Friedrich Richard befriends Hitler while the two recover in a hospital during World War I. Years later, when Hitler becomes German chancellor, Friedrich rises too, ending up an SS general and one of the powerful leader’s closest advisers. But Friedrich eventually realizes that Hitler is an “unbalanced gambler relying on instinct and intuition” and almost certainly insane. Friedrich is horrified by Hitler’s bestial policies regarding the Jewish population in Germany and despairs over the brutal murder of his closet friend, Max Klinghofer, in a concentration camp and vows to exact revenge. In addition, Friedrich is shocked when Hitler announces his plans to annex Austria and invade Czechoslovakia, obvious preludes to a larger march across Europe. But there is hope—much of the officer corps is against a war against the powerful Czech army, which many see as suicidal. Friedrich joins a resistance group that includes other high-ranking colleagues but is stymied by the relentless fanaticism of the “Siamese twins of horror,” Heinrich Himmler and Reinhard Heydrich, both given intriguingly vivid depictions by Stern and Winter.
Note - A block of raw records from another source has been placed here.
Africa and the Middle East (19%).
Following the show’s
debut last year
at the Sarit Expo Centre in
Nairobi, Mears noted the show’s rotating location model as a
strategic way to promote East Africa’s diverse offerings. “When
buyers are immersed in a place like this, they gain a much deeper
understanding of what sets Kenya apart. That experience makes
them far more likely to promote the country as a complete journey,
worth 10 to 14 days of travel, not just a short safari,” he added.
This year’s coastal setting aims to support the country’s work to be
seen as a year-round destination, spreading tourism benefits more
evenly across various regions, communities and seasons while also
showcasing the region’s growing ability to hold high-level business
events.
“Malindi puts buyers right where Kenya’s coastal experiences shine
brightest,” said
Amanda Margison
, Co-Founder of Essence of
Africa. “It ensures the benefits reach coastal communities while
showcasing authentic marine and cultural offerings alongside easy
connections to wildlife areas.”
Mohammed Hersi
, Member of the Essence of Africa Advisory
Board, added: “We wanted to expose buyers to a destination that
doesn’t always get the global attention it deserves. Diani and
The authors limn a nuanced picture of Hitler as well, that “genius…wrapped in a chrysalis of insanity,” and ably tackle the “enigma” of his bottomless antisemitism. Unfortunately, the writing can be breathlessly melodramatic—gratuitously so since the unvarnished historical record is so riveting—and the book is weighed down by a prolific stack of subplots. But the authors’ command of the relevant historical information is simply extraordinary. Further, they provide what so few novels do—an exploration of the inside of the German military under Hitler. As one of Friedrich’s co-conspirators lucidly explains, “Most professional soldiers are torn between their oath to Hitler, who is the acknowledged leader of our country, or what they believe is best for Germany. While some see them as one and the same, others separate the two. Should it come down to fighting, soldiers will fight.” This is a gripping work of historical fiction, authentic and captivating.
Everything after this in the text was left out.